* Work instruction *
Should an entry contain an image, leave the image out and repeat the entry's text exactly.

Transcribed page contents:
= Beginning of Section =
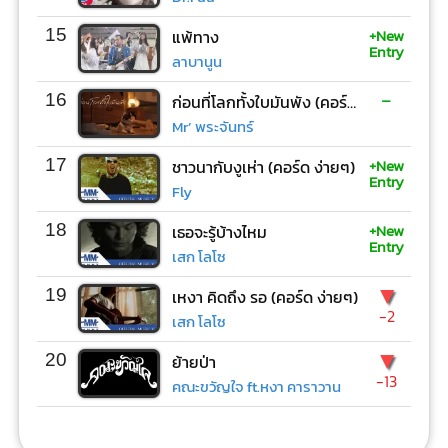
+New
15
แพ้ทาง
Entry
ลาบานูน
-
16
ก่อนที่โลกทั้งใบมันพัง (คอร์ด ง่ายๆ)
Mr’ พระจันทร์
+New
17
ชาวนากับงูเห่า (คอร์ด ง่ายๆ)
Entry
Fly
+New
18
เธอจะรู้บ้างไหม
Entry
เสก โลโซ
▼
19
เหงา คิดถึง รอ (คอร์ด ง่ายๆ)
-2
เสก โลโซ
▼
20
ย้ายป่า
-13
คณะขวัญใจ ft.หงา คาราวาน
= End of Section =
* Reply to the exercise *
+New
15
แพ้ทาง
Entry
ลาบานูน
-
16
ก่อนที่โลกทั้งใบมันพัง (คอร์ด ง่ายๆ)
Mr’ พระจันทร์
+New
17
ชาวนากับงูเห่า (คอร์ด ง่ายๆ)
Entry
Fly
+New
18
เธอจะรู้บ้างไหม
Entry
เสก โลโซ
▼
19
เหงา คิดถึง รอ (คอร์ด ง่ายๆ)
-2
เสก โลโซ
▼
20
ย้ายป่า
-13
คณะขวัญใจ ft.หงา คาราวาน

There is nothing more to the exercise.